Jane Bernstein/ Number 91
My dog, a little gray schnauzer, was sleeping in the corner of my room the day he had a seizure. He was stretched out on his bed, hind legs jerking spasmodically. Even before foam began to bubble from his mouth, I knew he was not running in his sleep, dreaming of rabbits or pursuers. I also knew there was nothing I could do. He was safe on his cushioned bed. I kneeled beside him and waited for the seizure to end. It was May. The leaves on the trees outside my windows were curled and fresh. A familiar feeling of helplessness washed over me.
The seizure was long—at least five minutes. When he stopped convulsing, he was sweaty and dazed. He did not go to sleep, as my daughter would after a seizure. He stood, unsteadily. When I touched him he jerked away. I waited for him to settle, but he was not the gentle creature he had been before the seizure. I worried he would bite me.
It was a Saturday, late afternoon, and the vet’s office had already closed. I got his carrier from storage, thinking he’d be safer and more comfortable during the drive to the emergency veterinary office a half hour away. He liked this fleece-lined bag. Often, after I unzipped the side, he’d step in unassisted, happy to be in his cozy den. Now, though, he was agitated. When I put my hands on him, he turned and bared his teeth. I slipped on leather mittens and a down jacket before I tried again. At last, with some effort, I got him into the carrier.
When I stood, it was as if all the layers had peeled off me, and what rose was a memory from a hot summer day, thirty-two years before. My daughter Rachel,10-months old, curly-haired and chubby, jerking forward at the waist. One time and then again, exactly as described in the Merck Manual: the flexion at her waist. The quick bow. Another. I knew what I saw but could not say aloud the words I’d been reading for months. By the next day, these seizures, infantile spasms, became more frequent, more alarming. Clusters of them, five times a day, then ten, then twenty.

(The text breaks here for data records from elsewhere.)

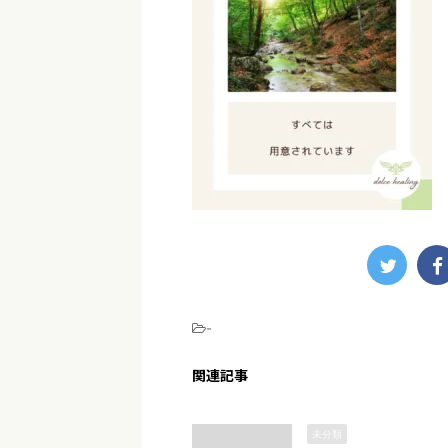
-
関連記事
未分類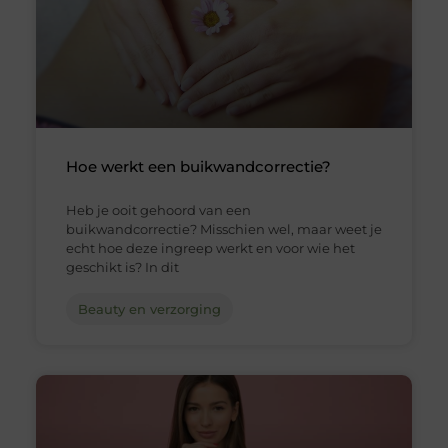
Hoe werkt een buikwandcorrectie?
Heb je ooit gehoord van een
buikwandcorrectie? Misschien wel, maar weet je
echt hoe deze ingreep werkt en voor wie het
geschikt is? In dit
Beauty en verzorging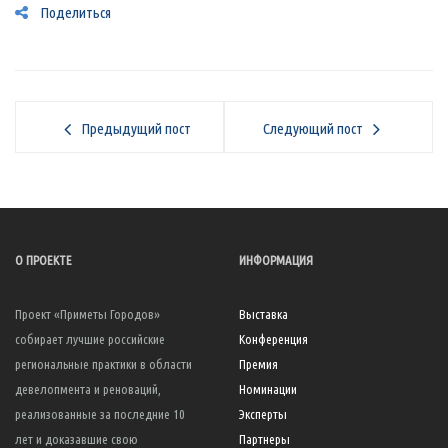
Поделиться
Предыдущий пост
Следующий пост
О ПРОЕКТЕ
ИНФОРМАЦИЯ
Проект «Приметы Городов»
Выставка
собирает лучшие российские
Конференция
региональные практики в области
Премия
девелопмента и реноваций,
Номинации
реализованные за последние 10
Эксперты
лет и доказавшие свою
Партнеры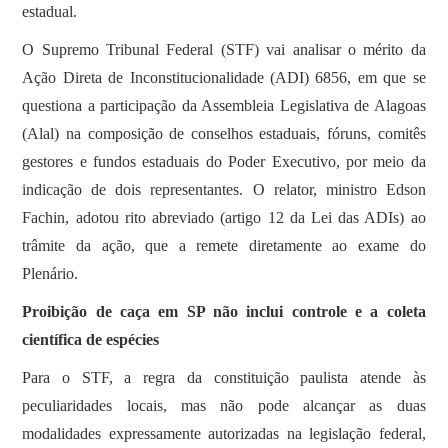
estadual.
O Supremo Tribunal Federal (STF) vai analisar o mérito da
Ação Direta de Inconstitucionalidade (ADI) 6856, em que se
questiona a participação da Assembleia Legislativa de Alagoas
(Alal) na composição de conselhos estaduais, fóruns, comitês
gestores e fundos estaduais do Poder Executivo, por meio da
indicação de dois representantes. O relator, ministro Edson
Fachin, adotou rito abreviado (artigo 12 da Lei das ADIs) ao
trâmite da ação, que a remete diretamente ao exame do
Plenário.
Proibição de caça em SP não inclui controle e a coleta
científica de espécies
Para o STF, a regra da constituição paulista atende às
peculiaridades locais, mas não pode alcançar as duas
modalidades expressamente autorizadas na legislação federal,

Rachel had been born with an uncommon developmental disorder called Optic Nerve Hypoplasia. When she was first diagnosed at six weeks old, the pediatric neuro-ophthalmologist who’d examined her had said she was blind, and might eventually have light and shadow at best. Though that had been heartbreaking, blindness was something I could understand. It was part of a world I knew, one in which people could read and write, go to school, have interests, find love and work. Though I quickly wearied of friends trying to cheer me up with their blind musician stories—the only examples of success they could find—now I can say that I could imagine a life for my baby, if indeed she would be blind. Two months passed before I learned from a pediatric neurologist that other associated disorders often appeared with optic nerve hypoplasia, among them infantile spasms and intellectual impairment.
I found the description of infantile spasms in the Merck Manual, a thick tome with a brown leatherette cover, and tissuey pages, like a Bible. “A kind of epilepsy seen in infants.” And these words, “brain damage is usually evident.”
Every day I sat in my attic office and read that description. Every day, I thought: Please not this. Anything but this.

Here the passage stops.